A Posteriori Error Estimate and Adaptive Mesh Refinement Algorithm for Atomistic/Continuum Coupling with Finite Range Interactions in Two Dimensions

TL;DR

This paper develops residual-based a posteriori error estimates and an adaptive mesh refinement algorithm for atomistic/continuum coupling with finite range interactions in 2D, improving computational efficiency and accuracy.

Contribution

It introduces a new explicitly computable stress tensor formula and applies the GRAC coupling scheme with optimal discretization, enhancing adaptive refinement methods.

Findings

Numerical results confirm the effectiveness of the adaptive mesh refinement.

The error estimates are consistent with optimal a priori error bounds.
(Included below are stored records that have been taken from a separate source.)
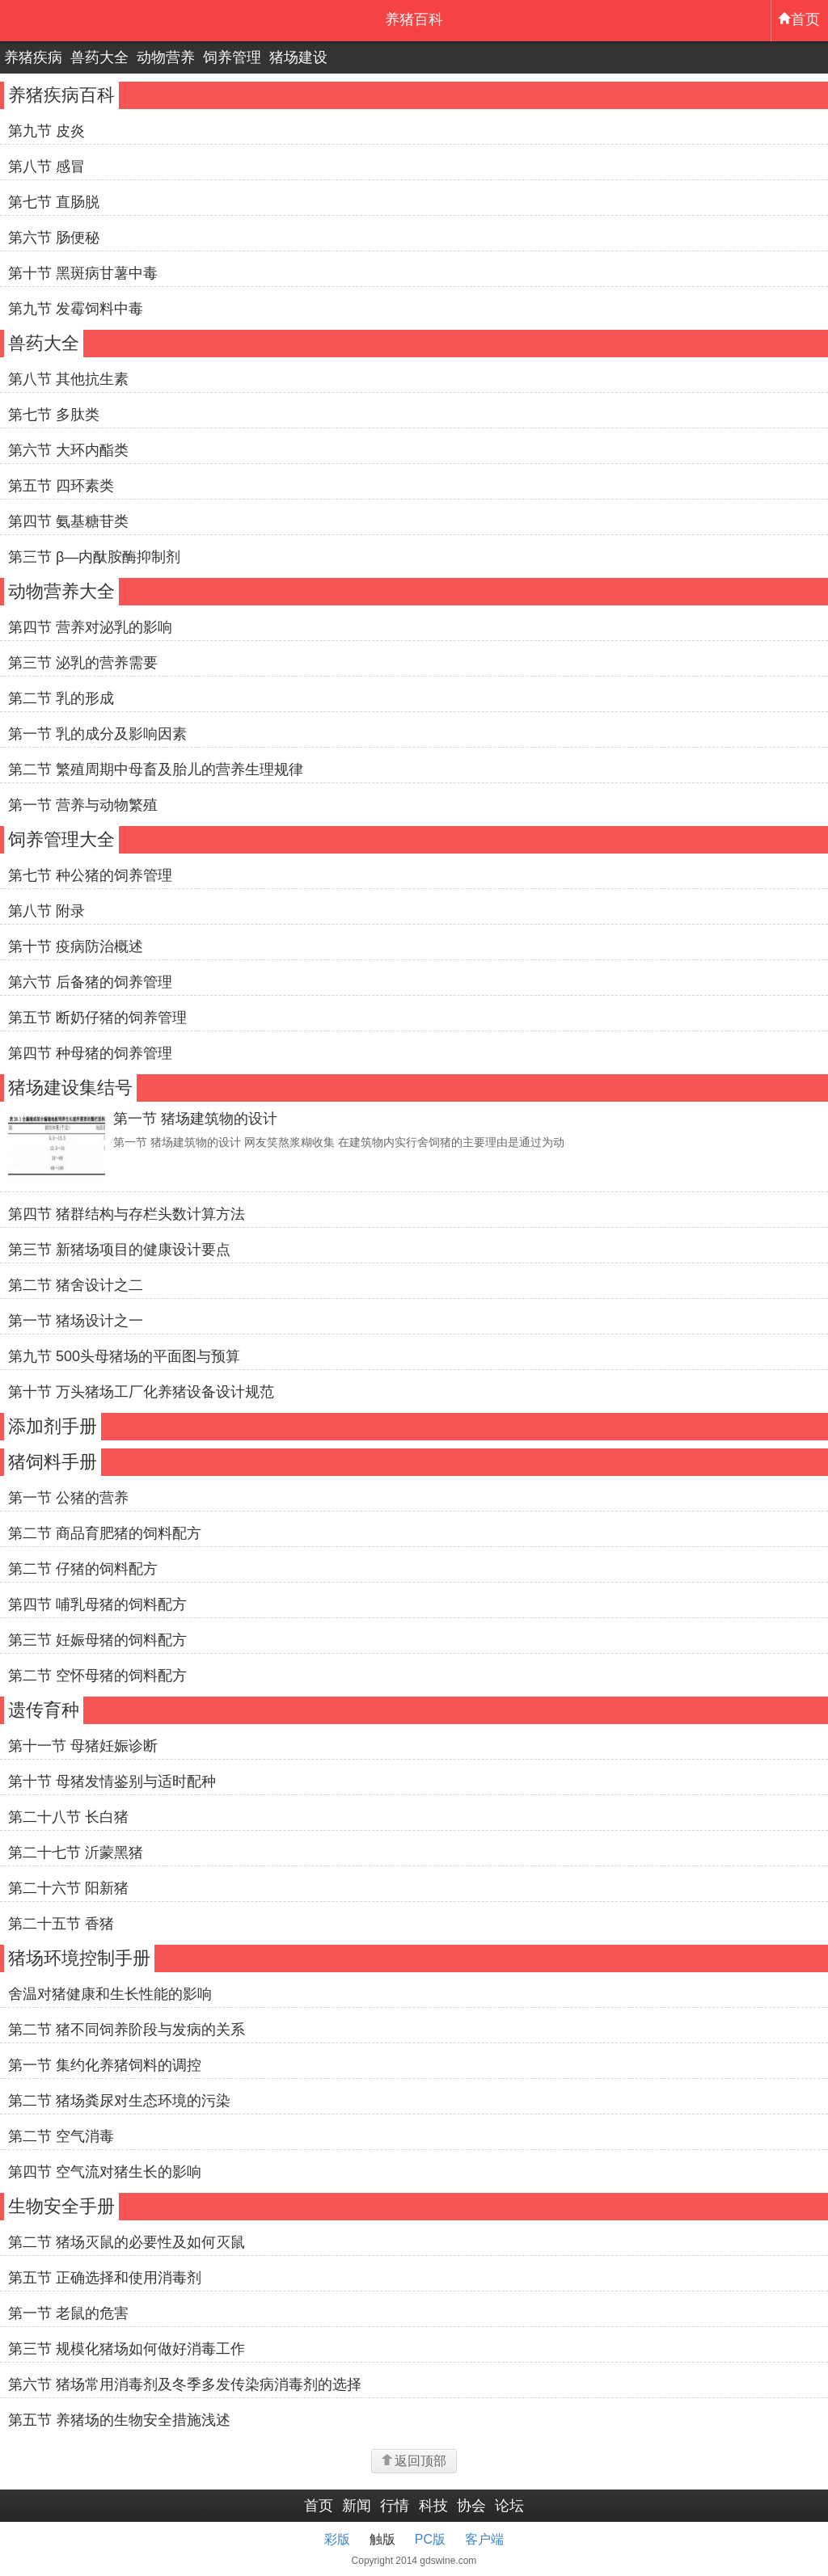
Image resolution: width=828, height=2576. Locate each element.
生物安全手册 (61, 2206)
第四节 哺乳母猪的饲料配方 (97, 1604)
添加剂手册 (52, 1426)
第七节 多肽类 (53, 415)
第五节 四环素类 (61, 486)
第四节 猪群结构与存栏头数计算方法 (126, 1214)
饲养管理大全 (61, 839)
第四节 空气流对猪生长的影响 (104, 2172)
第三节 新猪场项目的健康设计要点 (119, 1250)
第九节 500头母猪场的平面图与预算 (124, 1356)
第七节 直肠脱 (53, 202)
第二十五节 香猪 (61, 1924)
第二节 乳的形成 (61, 698)
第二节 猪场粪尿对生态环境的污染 (119, 2101)
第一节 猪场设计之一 (75, 1321)
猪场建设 (298, 57)
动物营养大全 (61, 591)
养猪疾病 (33, 57)
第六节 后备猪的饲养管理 (90, 982)
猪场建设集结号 (70, 1087)
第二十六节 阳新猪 (68, 1888)
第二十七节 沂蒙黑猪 (75, 1853)
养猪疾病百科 (61, 95)
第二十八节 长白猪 (68, 1817)
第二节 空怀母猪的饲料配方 (97, 1675)
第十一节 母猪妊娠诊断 (83, 1746)
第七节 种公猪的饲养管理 (90, 875)
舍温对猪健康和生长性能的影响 (110, 1994)
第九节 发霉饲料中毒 (75, 309)
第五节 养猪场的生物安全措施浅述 (119, 2420)
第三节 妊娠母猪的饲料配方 (97, 1640)
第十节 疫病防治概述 (75, 946)
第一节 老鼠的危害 (68, 2313)
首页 (799, 19)
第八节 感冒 (46, 166)
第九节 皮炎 (46, 131)
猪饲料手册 (52, 1462)
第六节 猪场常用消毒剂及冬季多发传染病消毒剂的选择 (184, 2384)
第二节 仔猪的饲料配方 (83, 1569)
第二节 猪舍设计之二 (75, 1285)
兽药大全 (99, 57)
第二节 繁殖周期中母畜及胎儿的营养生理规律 (155, 769)
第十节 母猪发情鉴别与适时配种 (112, 1781)
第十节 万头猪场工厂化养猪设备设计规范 (141, 1392)
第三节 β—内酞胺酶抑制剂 (94, 557)
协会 (471, 2506)
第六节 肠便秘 (53, 238)
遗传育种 (43, 1710)
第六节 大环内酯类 (68, 450)
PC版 (430, 2539)
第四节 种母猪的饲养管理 (90, 1053)
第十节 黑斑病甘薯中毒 (83, 273)
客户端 (484, 2539)
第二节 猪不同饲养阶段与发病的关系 (126, 2030)
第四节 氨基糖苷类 (68, 521)
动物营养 (166, 57)
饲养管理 (232, 57)
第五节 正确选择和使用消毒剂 (104, 2278)
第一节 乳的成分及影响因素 (97, 734)
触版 (382, 2539)
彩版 (337, 2539)
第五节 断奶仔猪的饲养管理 (97, 1018)
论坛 (509, 2506)
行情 (394, 2506)
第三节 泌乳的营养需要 (83, 663)
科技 (433, 2506)
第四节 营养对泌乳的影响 (90, 627)
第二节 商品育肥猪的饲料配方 (104, 1533)
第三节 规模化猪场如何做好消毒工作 (126, 2349)
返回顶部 (414, 2461)
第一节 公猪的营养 (68, 1498)
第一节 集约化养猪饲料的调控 (104, 2065)
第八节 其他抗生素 (68, 379)
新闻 (356, 2506)
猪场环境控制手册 (79, 1958)
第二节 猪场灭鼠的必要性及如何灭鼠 (126, 2242)
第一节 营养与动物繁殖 (83, 805)
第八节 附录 (46, 911)
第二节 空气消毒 (61, 2136)
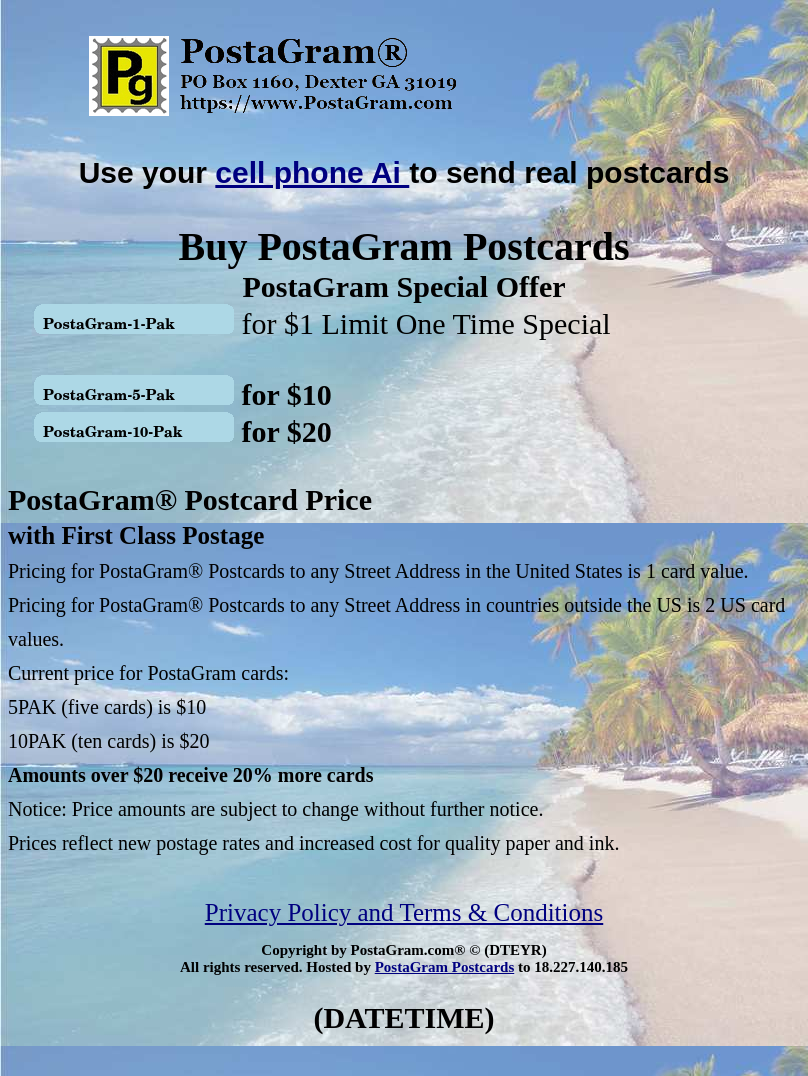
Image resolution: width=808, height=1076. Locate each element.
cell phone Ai (312, 172)
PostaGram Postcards (445, 967)
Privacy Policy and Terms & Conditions (404, 912)
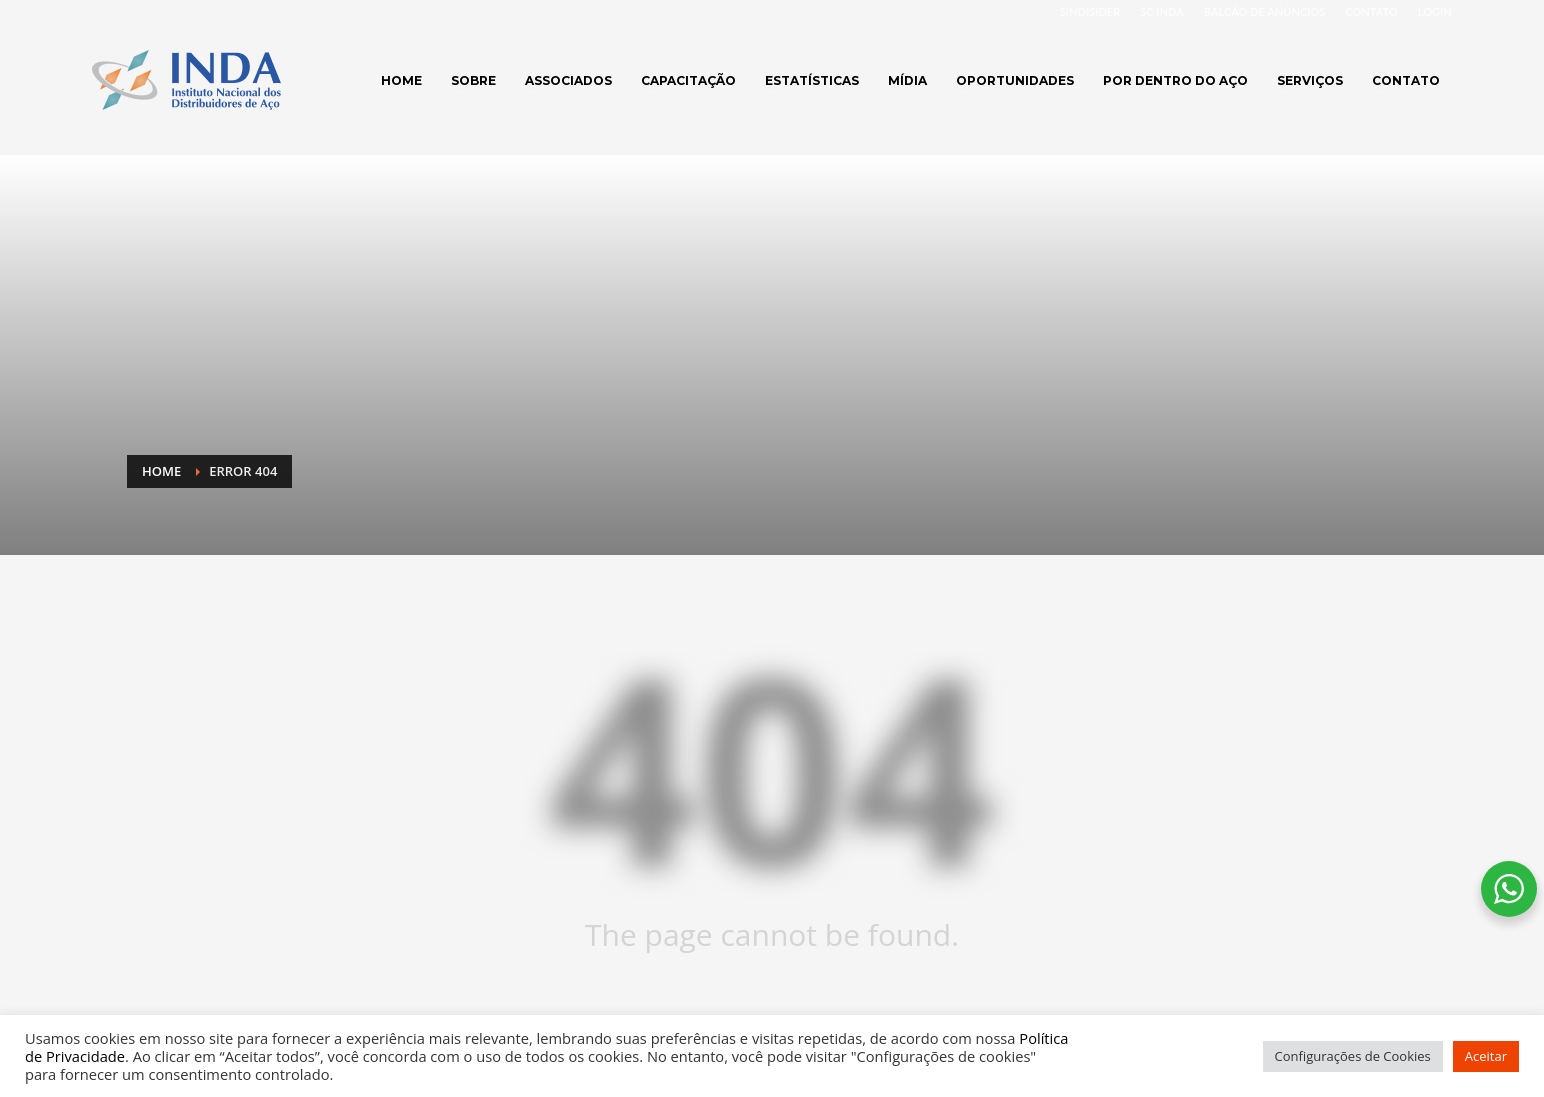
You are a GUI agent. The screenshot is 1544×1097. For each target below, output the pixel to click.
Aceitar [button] (1486, 1056)
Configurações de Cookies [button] (1353, 1056)
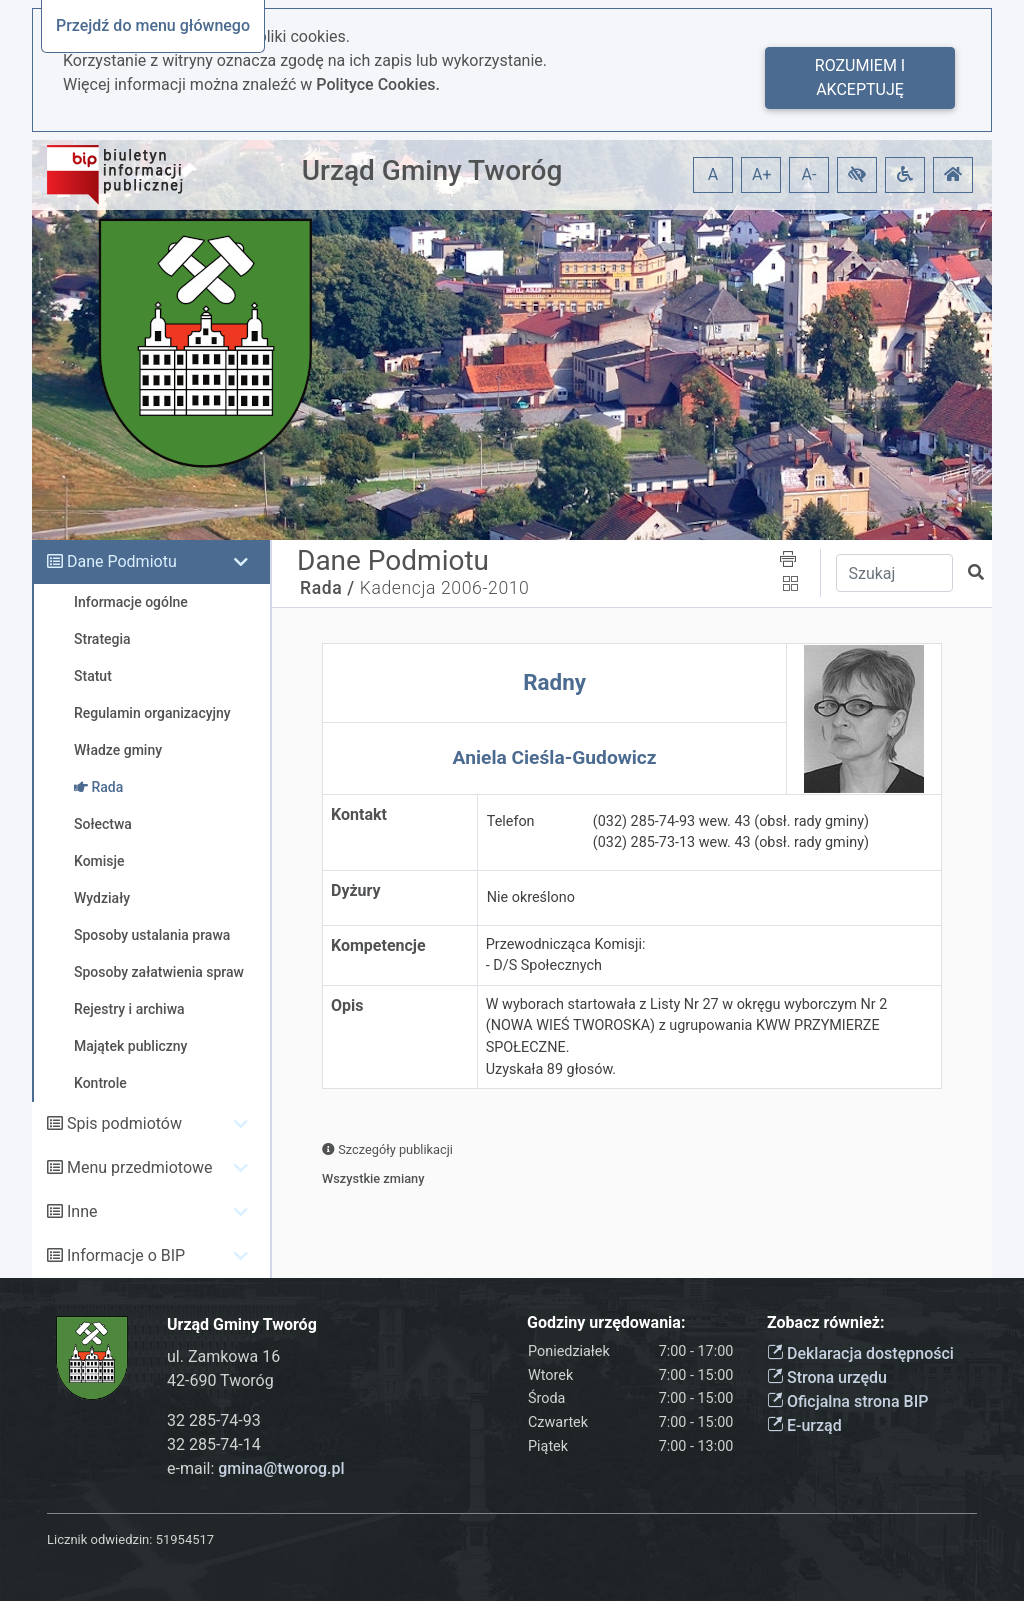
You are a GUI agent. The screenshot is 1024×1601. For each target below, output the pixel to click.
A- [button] (809, 174)
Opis (347, 1005)
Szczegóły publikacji (387, 1149)
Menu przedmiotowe (140, 1167)
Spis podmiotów (124, 1123)
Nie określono (531, 897)
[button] (857, 175)
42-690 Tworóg (220, 1380)
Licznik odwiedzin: (99, 1539)
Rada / (327, 588)
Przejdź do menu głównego (153, 25)
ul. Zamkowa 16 (223, 1356)
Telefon (511, 821)
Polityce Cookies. (378, 84)
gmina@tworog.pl (281, 1468)
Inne (82, 1211)
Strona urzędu (827, 1377)
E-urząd (804, 1425)
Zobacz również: (826, 1322)
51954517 (185, 1539)
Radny (554, 682)
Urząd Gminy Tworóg (432, 170)
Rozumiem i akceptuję (860, 77)
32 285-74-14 (214, 1444)
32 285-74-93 (214, 1420)
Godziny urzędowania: (606, 1322)
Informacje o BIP (126, 1255)
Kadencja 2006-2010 (445, 588)
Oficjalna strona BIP (847, 1401)
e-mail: (256, 1468)
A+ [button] (762, 174)
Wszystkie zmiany (373, 1178)
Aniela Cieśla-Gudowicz (555, 757)
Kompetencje (378, 945)
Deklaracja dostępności (860, 1353)
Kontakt (359, 814)
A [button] (713, 174)
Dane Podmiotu (122, 561)
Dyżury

The proposed method improves computational accuracy for atomistic/continuum models.

Abstract

In this paper, we develop the residual based a posteriori error estimates and the corresponding adaptive mesh refinement algorithm for atomistic/continuum (a/c) coupling with finite range interactions in two dimensions. We have systematically derived a new explicitly computable stress tensor formula for finite range interactions. In particular, we use the geometric reconstruction based consistent atomistic/continuum (GRAC) coupling scheme, which is optimal if the continuum model is discretized by $P^1$ finite elements. The numerical results of the adaptive mesh refinement algorithm is consistent with the optimal a priori error estimates.